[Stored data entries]

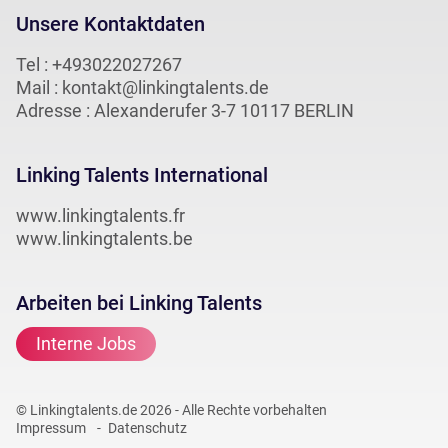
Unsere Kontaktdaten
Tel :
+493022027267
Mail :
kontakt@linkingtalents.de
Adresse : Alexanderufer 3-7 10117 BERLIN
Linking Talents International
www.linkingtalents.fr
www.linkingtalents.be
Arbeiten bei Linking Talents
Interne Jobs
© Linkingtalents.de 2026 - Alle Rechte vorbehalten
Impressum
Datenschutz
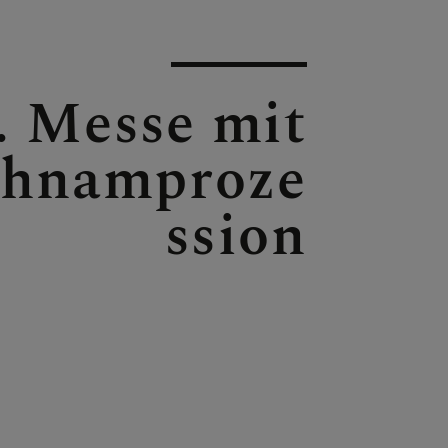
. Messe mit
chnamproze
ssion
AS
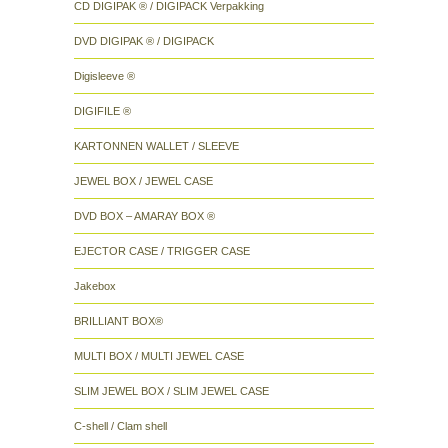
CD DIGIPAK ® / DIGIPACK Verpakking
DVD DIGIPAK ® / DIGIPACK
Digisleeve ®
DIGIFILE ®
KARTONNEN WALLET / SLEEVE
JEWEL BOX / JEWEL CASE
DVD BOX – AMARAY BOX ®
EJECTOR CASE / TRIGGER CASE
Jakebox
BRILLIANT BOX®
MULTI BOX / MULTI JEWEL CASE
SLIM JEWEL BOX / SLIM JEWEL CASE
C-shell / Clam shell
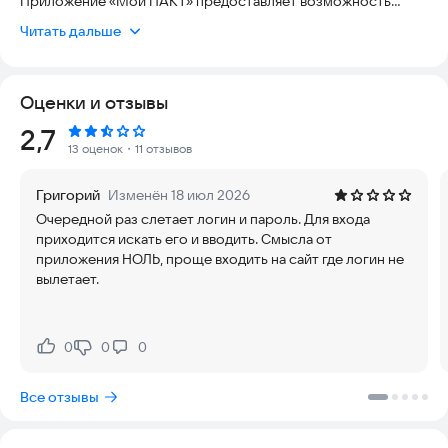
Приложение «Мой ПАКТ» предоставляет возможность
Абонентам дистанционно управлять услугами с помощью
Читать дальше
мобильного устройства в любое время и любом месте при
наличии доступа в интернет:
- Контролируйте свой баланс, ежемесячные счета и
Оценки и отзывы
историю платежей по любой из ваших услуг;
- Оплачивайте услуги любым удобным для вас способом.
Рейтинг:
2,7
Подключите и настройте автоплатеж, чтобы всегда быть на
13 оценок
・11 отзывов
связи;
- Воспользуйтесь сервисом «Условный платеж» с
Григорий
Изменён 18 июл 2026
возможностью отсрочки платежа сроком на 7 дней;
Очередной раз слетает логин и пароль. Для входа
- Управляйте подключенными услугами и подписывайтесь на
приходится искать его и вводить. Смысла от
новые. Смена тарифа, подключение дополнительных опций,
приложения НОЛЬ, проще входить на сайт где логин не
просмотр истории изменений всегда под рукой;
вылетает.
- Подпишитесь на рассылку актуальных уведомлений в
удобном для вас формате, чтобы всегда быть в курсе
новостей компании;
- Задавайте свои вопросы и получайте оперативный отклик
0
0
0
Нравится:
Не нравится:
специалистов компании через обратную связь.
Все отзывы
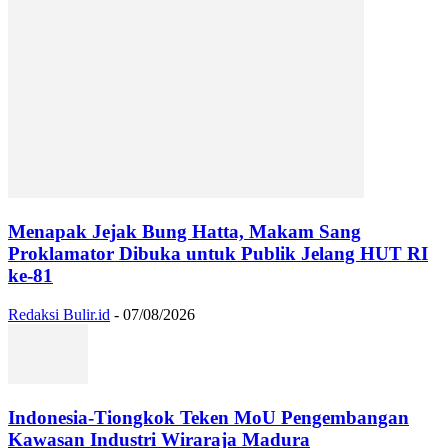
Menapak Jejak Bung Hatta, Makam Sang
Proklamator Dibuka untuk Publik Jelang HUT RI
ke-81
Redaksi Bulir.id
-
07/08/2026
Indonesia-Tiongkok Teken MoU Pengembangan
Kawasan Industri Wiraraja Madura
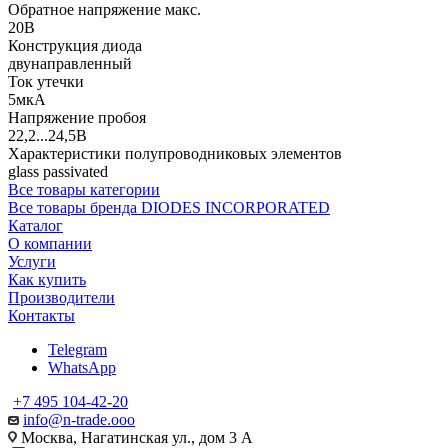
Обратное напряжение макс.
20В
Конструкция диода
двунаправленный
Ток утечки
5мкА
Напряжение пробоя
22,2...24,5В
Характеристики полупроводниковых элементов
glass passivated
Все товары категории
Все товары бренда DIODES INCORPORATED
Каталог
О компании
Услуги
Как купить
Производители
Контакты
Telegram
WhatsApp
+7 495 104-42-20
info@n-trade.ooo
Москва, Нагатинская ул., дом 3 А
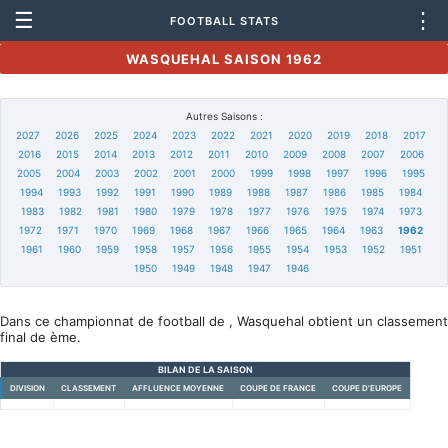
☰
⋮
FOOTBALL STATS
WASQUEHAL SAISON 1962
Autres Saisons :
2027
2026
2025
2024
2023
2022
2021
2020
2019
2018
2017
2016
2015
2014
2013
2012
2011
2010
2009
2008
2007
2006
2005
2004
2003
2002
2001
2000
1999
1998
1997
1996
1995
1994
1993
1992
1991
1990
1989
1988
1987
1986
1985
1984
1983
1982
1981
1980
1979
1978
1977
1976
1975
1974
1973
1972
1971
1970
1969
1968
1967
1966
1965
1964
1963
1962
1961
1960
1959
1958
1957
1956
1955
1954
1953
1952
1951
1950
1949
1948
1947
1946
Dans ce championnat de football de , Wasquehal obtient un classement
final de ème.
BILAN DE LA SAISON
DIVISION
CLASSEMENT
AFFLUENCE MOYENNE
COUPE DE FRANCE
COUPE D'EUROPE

Problem to solve - Repeat exactly and only the lines from the start of the data above through the line that holds "C-shell / Clam shell", inclusive. Pictures do not belong in the copy.

Answer for this exercise -
Unsere Kontaktdaten
Tel :
+493022027267
Mail :
kontakt@linkingtalents.de
Adresse : Alexanderufer 3-7 10117 BERLIN
Linking Talents International
www.linkingtalents.fr
www.linkingtalents.be
Arbeiten bei Linking Talents
Interne Jobs
© Linkingtalents.de 2026 - Alle Rechte vorbehalten
Impressum
Datenschutz
. Messe mit
chnamproze
ssion
AS
CD DIGIPAK ® / DIGIPACK Verpakking
DVD DIGIPAK ® / DIGIPACK
Digisleeve ®
DIGIFILE ®
KARTONNEN WALLET / SLEEVE
JEWEL BOX / JEWEL CASE
DVD BOX – AMARAY BOX ®
EJECTOR CASE / TRIGGER CASE
Jakebox
BRILLIANT BOX®
MULTI BOX / MULTI JEWEL CASE
SLIM JEWEL BOX / SLIM JEWEL CASE
C-shell / Clam shell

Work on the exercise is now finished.